CEOs rule over private realms where speech is not free, and the ideas of their subjects are the property of the sovereign. Their control over the things employees say and do extends outside the office, and even after the end of employment. In 21st century companies, those controls are commonly obtained through contracts originally designed by tech industry lawyers to protect ownership of the ideas that walk out the door every night inside employees' heads. Like the contracts the Trump campaign and the transition team made its people sign — confidentiality agreements requiring staffers to keep secrets, with non-compete clauses prohibiting work for other campaigns, non-solicitation clauses that bar poaching of personnel to work for other causes, and non-disparagement clauses where staffers agree to never say anything bad about the campaign, the candidate, or even his family.
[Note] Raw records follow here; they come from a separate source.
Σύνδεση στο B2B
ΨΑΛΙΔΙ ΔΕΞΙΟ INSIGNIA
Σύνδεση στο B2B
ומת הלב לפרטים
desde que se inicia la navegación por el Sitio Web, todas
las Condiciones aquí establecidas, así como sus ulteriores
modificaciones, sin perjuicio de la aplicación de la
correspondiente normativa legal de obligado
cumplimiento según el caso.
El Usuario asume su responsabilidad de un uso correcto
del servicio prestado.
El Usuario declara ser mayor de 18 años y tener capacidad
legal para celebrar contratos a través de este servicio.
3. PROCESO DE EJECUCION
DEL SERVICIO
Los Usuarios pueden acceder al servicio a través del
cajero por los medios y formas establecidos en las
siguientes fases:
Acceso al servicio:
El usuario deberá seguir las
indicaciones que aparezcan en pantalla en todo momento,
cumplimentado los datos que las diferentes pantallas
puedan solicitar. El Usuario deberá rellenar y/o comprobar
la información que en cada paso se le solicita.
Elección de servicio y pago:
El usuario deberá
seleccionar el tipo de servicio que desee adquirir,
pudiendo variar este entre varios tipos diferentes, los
Contracts like these are often enforced through private arbitrations and confidential settlements, as with the Trump campaign's action last year to prevent a staffer from revealing embarrassing information to the press. Trump told the Washington Post that federal employees should sign similar agreements, and while it's not yet clear the extent to which he has done so, you can see that background working in his new war on leaks.
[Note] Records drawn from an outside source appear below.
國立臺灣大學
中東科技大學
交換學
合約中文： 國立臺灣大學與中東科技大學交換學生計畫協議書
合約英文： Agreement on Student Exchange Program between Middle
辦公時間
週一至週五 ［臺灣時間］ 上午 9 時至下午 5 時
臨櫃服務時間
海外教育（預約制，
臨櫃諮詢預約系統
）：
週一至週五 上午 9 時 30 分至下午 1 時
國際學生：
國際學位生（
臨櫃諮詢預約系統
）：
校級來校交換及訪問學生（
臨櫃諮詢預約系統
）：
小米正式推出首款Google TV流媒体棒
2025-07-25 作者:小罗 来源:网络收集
The charismatic CEO model is ascendant in our politics despite having been discredited on Wall Street. Management scholars like Harvard's Rakesh Khurana have cogently argued that, contrary to conventional wisdom, outsider CEOs pursuing "organizational transformation" tend to leave the enterprise crippled, while enriching themselves and resisting all limits on their power. Writing in the age of Enron, Khurana attributed the rise of "savior CEOs" to business trends that sound a lot like what led to November 8 — declining growth that caused experienced professional managers to be seen as self-interested elites and fueled a new investor populism that focused on grandiose visions of change, and helped hype the markets to a bubble from whose burst we have never really recovered. By installing a change agent CEO to run our government, we choose a type that is anti-democratic, and whose destructive impulses often yield predictably damaging results. Maybe that was part of the point in November —a retributive electoral choice by globalization's left-behinds against affluent urbanity.